Homologs of the UDP-GalNAc:polypeptide N-acetylgalactosaminyltransferases (ppGalNAcTs) initiating synthesis of the most common O-glycan class in vertebrates have been found throughout the animal kingdom (Chapter 10). Multiple isoforms of ppGalNAcTs exist, with different polypeptide substrate specificity. The common Core-1 Galβ1-3GalNAcα1-O-Ser/Thr structure of vertebrates exists in insects, where it also forms part of a mucin-like protective layer in the gut. It appears that heavily O-glycosylated gel-forming mucins have been recruited and diversified in metazoans to mediate lubrication and protection of hydrated epithelia in direct contact with the environment. In contrast, plants do not appear to have O-linked GalNAc. Instead, they express arabinose O-linked to hydroxyproline and galactose O-linked to serine and threonine (Chapter 24). Far less is known about bacterial O-glycosylation, although novel O-glycans can be found within bacterial “S” layers or cellular appendages (e.g., Galβ1-O-Tyr) (Chapter 21).

Glycosphingolipids

Glucosylceramide is found in both plants and animals (Chapter 11). However, the most common core structure of vertebrate glycosphingolipids (Galβ1-4Glc-Cer) is varied in other organisms, for example, Manβ1-4Glc-Cer and GlcNAcβ1-4Glc-Cer in certain invertebrates. Another variation is inositol-1-O-phosphorylceramide, for example, mannosyldiinositolphosphorylceramide, the most abundant sphingolipid of yeast, and GlcNAcα1-4GlcAα1-2-myo-inositol-1-O-phosphorylceramide, found in tobacco leaves. Galactosylceramide and its derivatives seem to be limited to the nervous system of the deuterostome lineage of animals. In contrast, protostome nerves contain mainly glucosylceramides. An evolutionary trend is suggested: a transition from gluco- to galactoceramides corresponds with changes in the nervous system from loosely structured to highly structured myelin. Regarding complex gangliosides of the deuterostome nervous system, some general trends are seen in comparing reptiles and fish to mammals: an increase in sialic acid content, a decrease in complexity, and a decrease in “alkali-labile” gangliosides (bearing O-acetylated sialic acids). The lower the temperature, the more polar the composition of brain gangliosides; poikilothermic (cold-blooded) animals tend to express many polysialylated gangliosides in the brain.

Glycosaminoglycans

Heparan and chondroitin sulfate are found in many animal taxa, including insects (Chapter 26) and mollusks. The most widely distributed and evolutionarily ancient class appears to be chondroitin chains, which are not always sulfated (e.g., in C. elegans) (Chapter 25). The more highly sulfated and epimerized forms of heparin and dermatan sulfate tend to be found primarily in more recently evolved animal species of the deuterostome lineage. The same is true of hyaluronan, a secreted free glycosaminoglycan that may have evolved from its likely precursor chitin to facilitate the movement of metazoan cells during development and normal physiology. Echinoderms such as the sea cucumber make typical chondroitin chains, but some glucuronic acids have branches containing fucose sulfate. Simpler multicellular animals such as sponges can have unusual glycosaminoglycans that include uronic acids but do not have the typical repeat units of chondroitin and heparan sulfate. Plants do not have typical animal glycosaminoglycans. Instead, they have acidic pectin polysaccharides, characterized by galacturonic acid and its methyl ester derivative (Chapter 24). Bacteria have completely distinct polysaccharides (Chapter 21), although certain pathogenic strains can mimic mammalian glycosaminoglycan chains (see below).
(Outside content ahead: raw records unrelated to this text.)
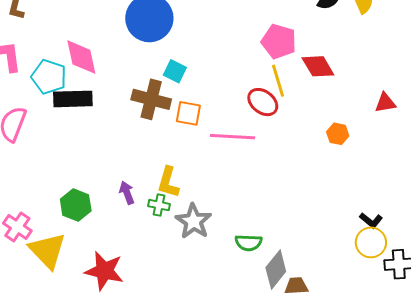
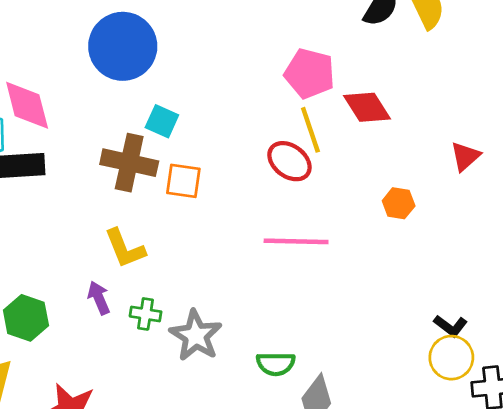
red triangle: (385, 103) -> (465, 156), turned -30
pink line: (233, 137) -> (296, 241), moved
yellow L-shape: (168, 182) -> (125, 248), moved, turned -36

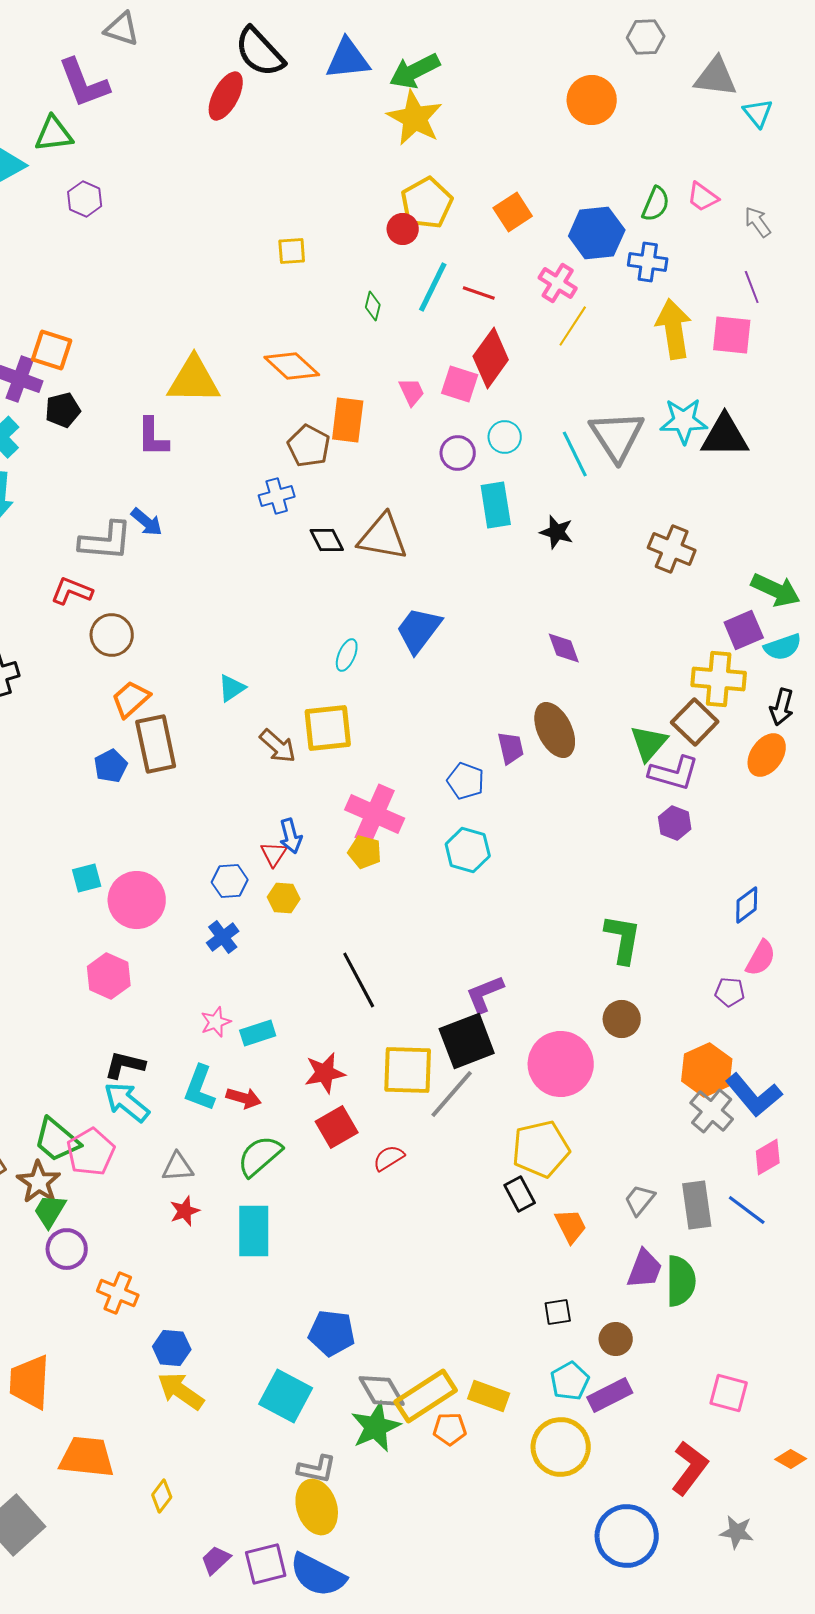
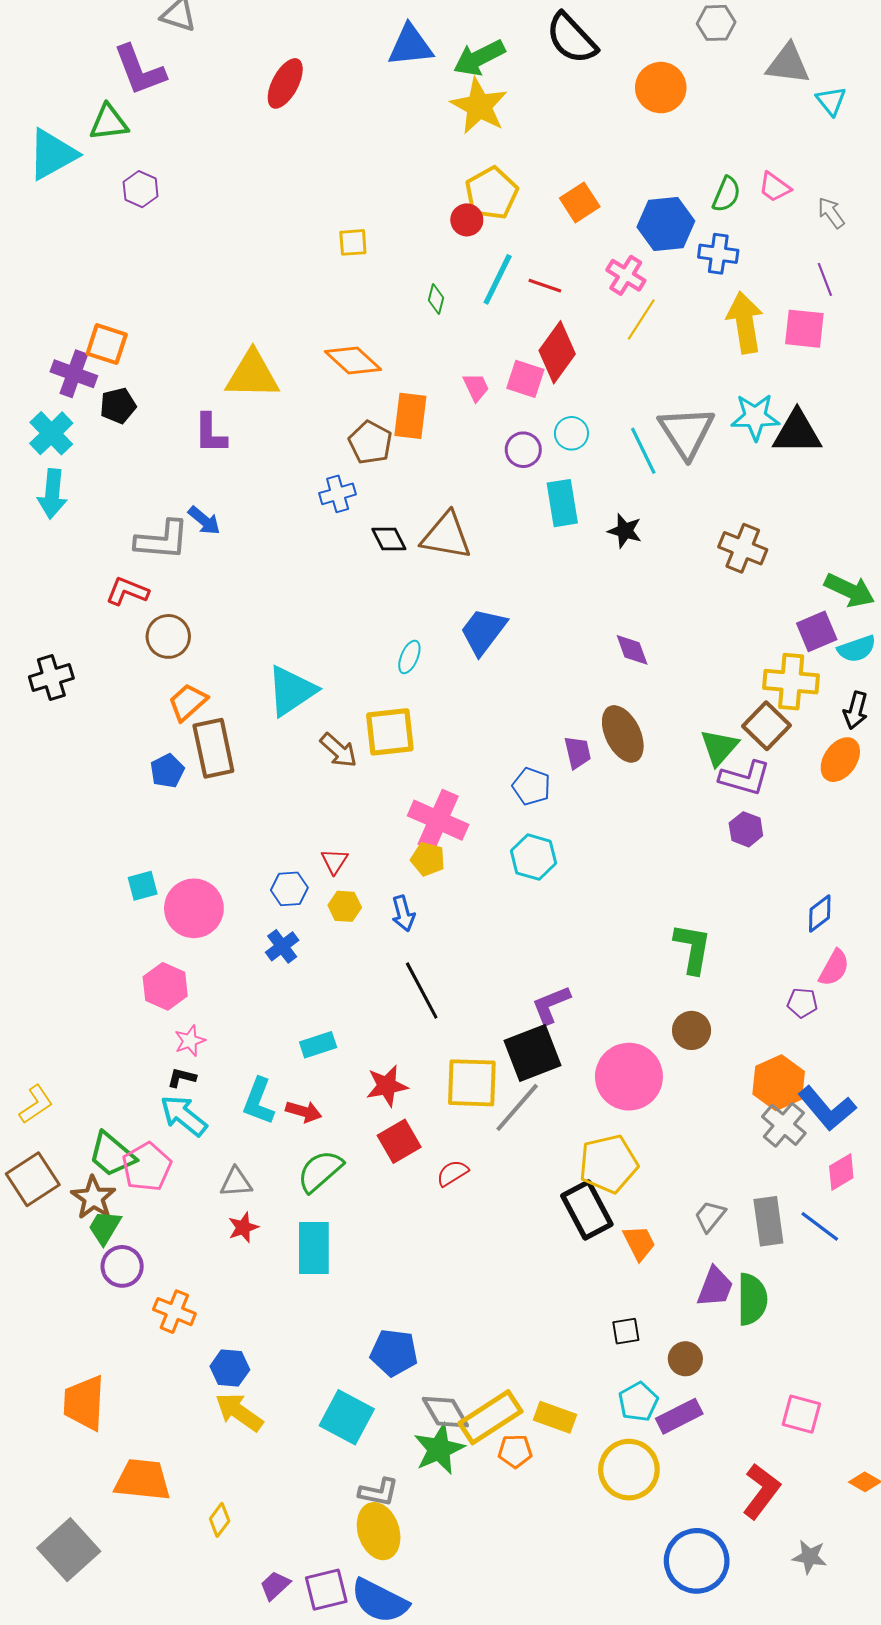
black semicircle: (260, 52) -> (571, 38), moved
cyan triangle: (232, 688) -> (291, 691), size x1.8
blue arrow: (291, 836) -> (403, 913), moved
pink star: (216, 1022) -> (190, 1041), moved
black L-shape: (125, 1065) -> (182, 1078), size x0.7
black rectangle: (520, 1194) -> (587, 1210), size x1.6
Nuclear and Cytoplasmic Glycans

The O-β-GlcNAc modification common on cytoplasmic, mitochondrial, and nuclear proteins (Chapter 19) is widely expressed in “higher” animals and in plants, and its occurrence on histone tails implicates this modification in epigenetic regulation mechanisms. The connections between nutrient state, UDP-GlcNAc levels, and O-GlcNAcylation mean that gene regulation has an important metabolic dimension. Conserved homologs of the responsible O-GlcNAc transferase have been found in many eukaryotic taxa and in a wide range of bacteria. Most interestingly, in some animal pathogenic members of Pasteurellaceae and Enterobacteriaceae, homologs of the O-GlcNAc transferase catalyze a cytoplasmic N-glycosylation within N-X-S/T sequons of adhesins. Molecular mimicry of eukaryotic N-glycoproteins might be the driving force for this convergent evolution of an N-glycosylation system.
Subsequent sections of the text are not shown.